## Dataset

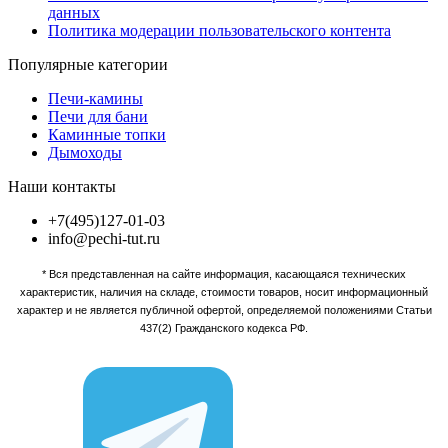
данных
Политика модерации пользовательского контента
Популярные категории
Печи-камины
Печи для бани
Каминные топки
Дымоходы
Наши контакты
+7(495)127-01-03
info@pechi-tut.ru
* Вся представленная на сайте информация, касающаяся технических
характеристик, наличия на складе, стоимости товаров, носит информационный
характер и не является публичной офертой, определяемой положениями Статьи
437(2) Гражданского кодекса РФ.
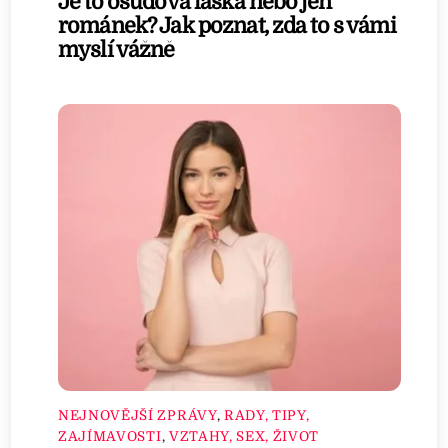
Je to osudová láska nebo jen
románek? Jak poznat, zda to s vámi
myslí vážně
NEJNOVĚJŠÍ ZPRÁVY
,
RADY, TIPY,
ZAJÍMAVOSTI
,
VZTAHY, SEX, ŽIVOT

## Exercise objective
The answer must be exactly the lines from the one containing "Je to osudová láska nebo jen" through the final line of the data, both ends included, and nothing else.

## Task result
Je to osudová láska nebo jen
románek? Jak poznat, zda to s vámi
myslí vážně
NEJNOVĚJŠÍ ZPRÁVY
,
RADY, TIPY,
ZAJÍMAVOSTI
,
VZTAHY, SEX, ŽIVOT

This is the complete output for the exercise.